Now I don’t share that sense. I join Phillip
Aspinall and others in applauding Royal Commissions into sexual exploitation
and abuse in the Churches and other flawed communities. That must happen, and
any exposure we undergo we must interpret as a work of the cleansing, healing
spirit of God: we are called to be a community of integrity, not of darkness
and shame. Let the light shine. But where the Church, in all its forms, has
been a beacon of light, and sometimes despite its flaws it has, it has been genuinely
a foretaste of the Reign of God. I think of course of Nelson Mandela, Desmond
Tutu and others in the fight not only against apartheid but against hatred and
revenge. Has their dream been successful? As we watch videos of police
brutality in Johannesburg we know it is not even remotely a perfect rainbow
nation that has replaced the Old South Africa, but in a fallen world it will
ever be thus, and no nation is Utopia.

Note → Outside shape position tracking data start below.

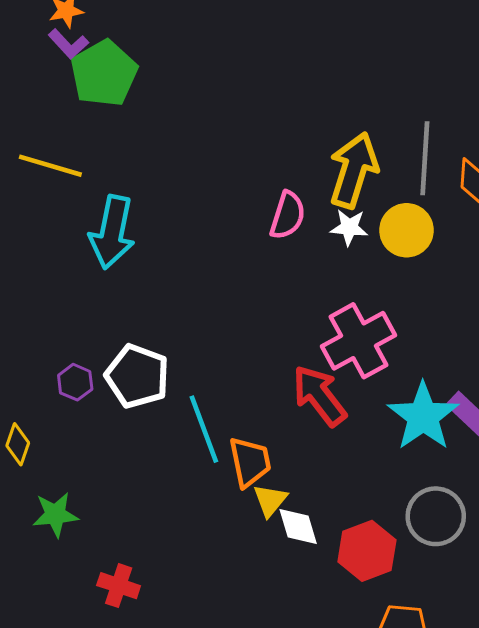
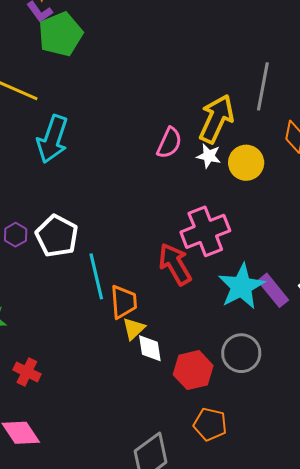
gray line: (425, 158) -> (263, 86), moved

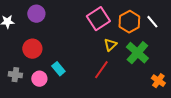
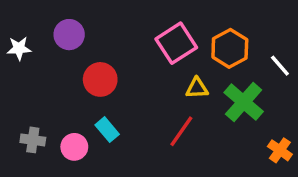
white line: (152, 22) -> (280, 66), moved
yellow triangle: (110, 45) -> (197, 88), turned 40
red circle: (32, 49) -> (100, 79), moved

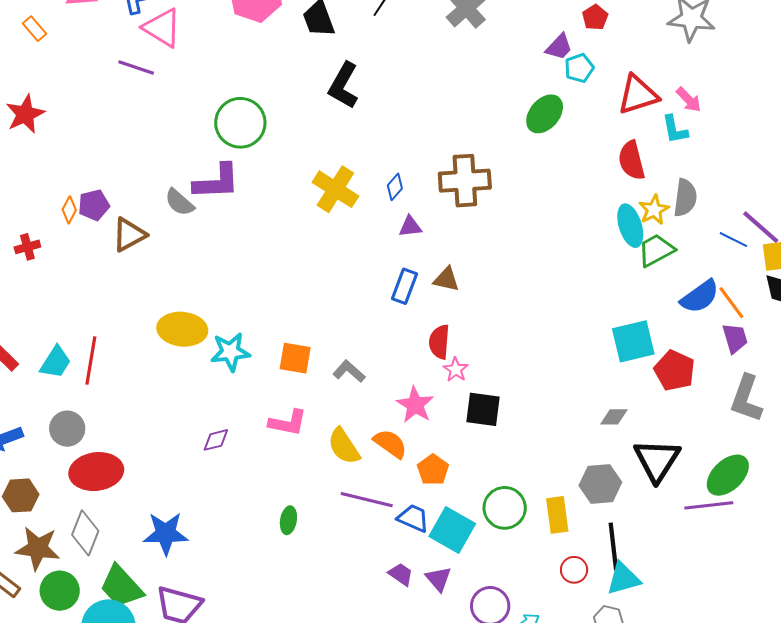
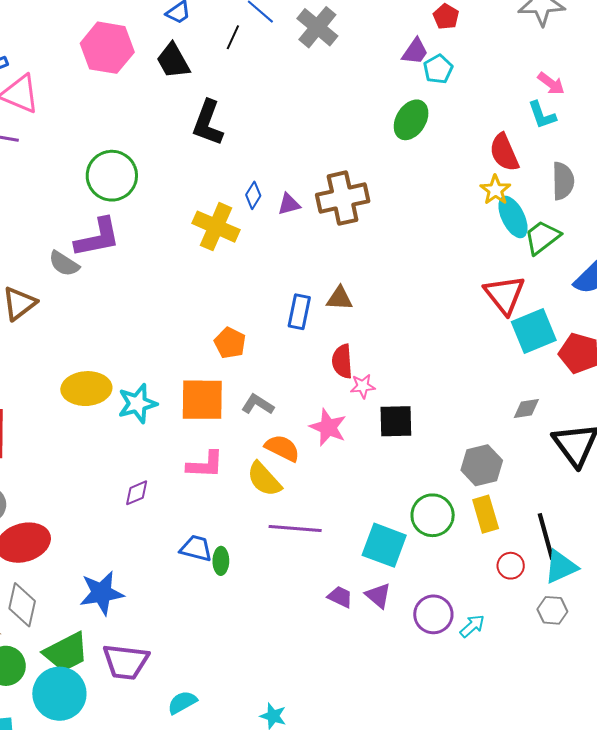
red triangle: (638, 95) -> (505, 295), moved, turned -42
blue diamond: (395, 187) -> (253, 195), moved
yellow star: (654, 210) -> (495, 190), moved
purple triangle: (410, 227) -> (289, 204), moved
orange square: (295, 358) -> (202, 400), size x1.4
pink star: (456, 370) -> (363, 386), turned -30
orange semicircle: (390, 444) -> (282, 448), moved
orange pentagon: (433, 470) -> (230, 343), moved
gray hexagon: (600, 484) -> (482, 465), moved
blue trapezoid: (413, 518) -> (196, 548), moved
green trapezoid: (121, 586) -> (66, 652), turned -66

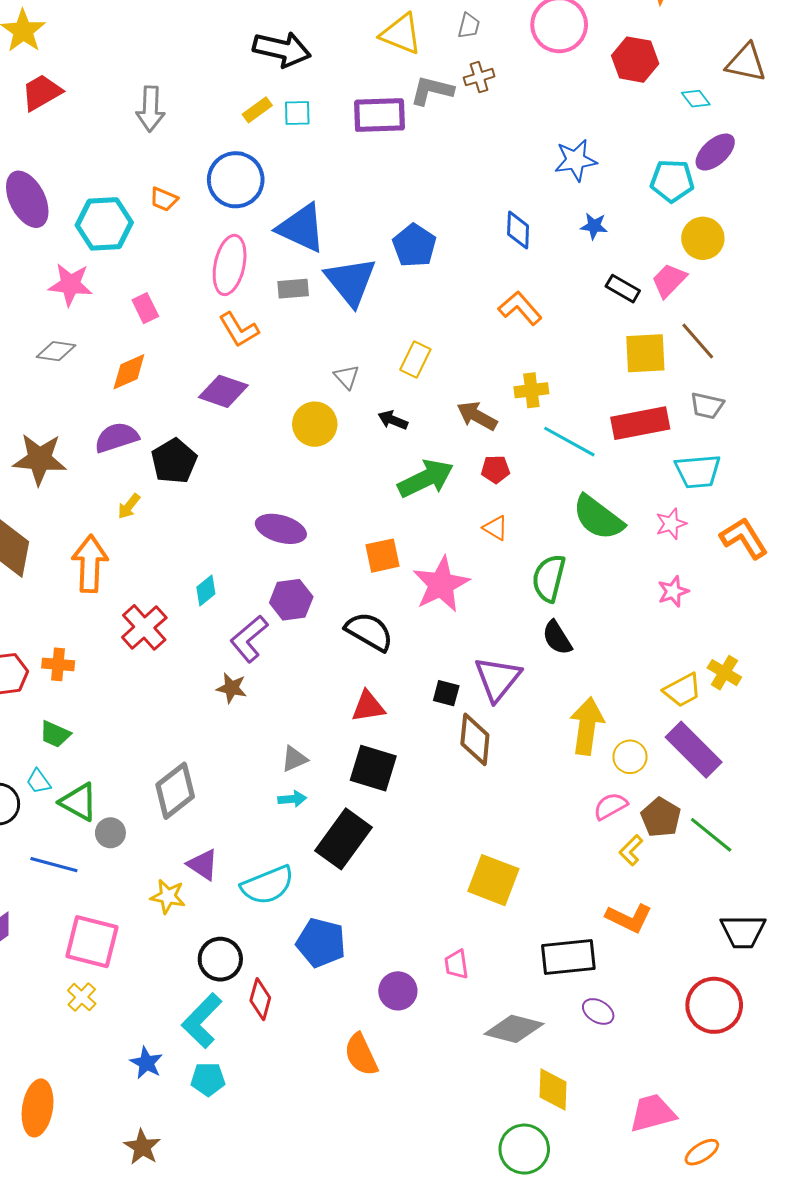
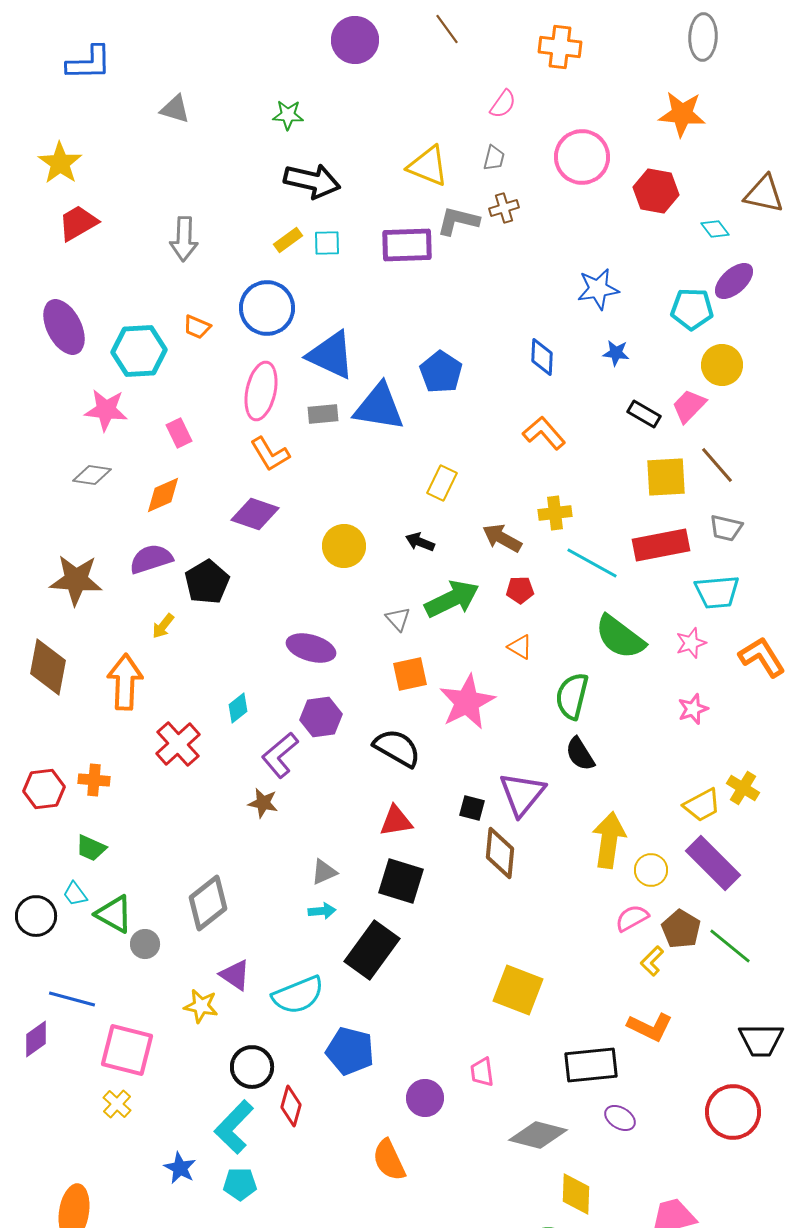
blue triangle: (351, 281) -> (379, 407), turned -42
gray triangle: (347, 377) -> (398, 619), moved
blue line: (54, 865) -> (72, 999), moved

But I know, too that the religionless
Utopias that I once dreamed of have failed too: as Christianity is increasingly
on the nose and is replaced by an emphasis on – on what? – I am not seeing
Utopia born, a better world, a fairer society. I am seeing continued if not
accelerated dysfunctionality, exploitation, loneliness, despair. And, however
unfashionable my God and my Christ might be I know I personally am far better
with him than without him.
So I am left to continue the task to which I was
commissioned not by my ordination but by my coming to faith 34 years ago: I am
challenged to know the Christ I encountered that day, and to know him
passionately, deeply, despite the many, if not most days when I forget that
commission and call. I am called to model the Christ I encountered that day,
though I will always fall short of even a remotely good modelling of him. (As a
priest, presiding at the Eucharist, I do have the privilege of entering into an
‘enacted modelling’ of the actions of Christ that is not accountable to my
failings – but that in part is another story). I am called to model his
compassion, his tolerance, and sometimes his intolerance. I fear I do it
abysmally, and perhaps you do too, but somehow by the grace of God we stumble
on. I am called, too, to proclaim by word and more importantly by action the
hope and the love he embodies. And I am called, against all odds, especially in
today’s society (though there have been and will be far and are far worse) to
continue to hope against all empirical evidence that the empiricists are wrong
and the footsteps I am planting have already been warmed by the feet of the
Christ who goes before me – whether or not, as the hymn-writer put it, I see
them.
I will stumble on, then, knowing that the way
ahead has already been blessed by the God whose footsteps are already there.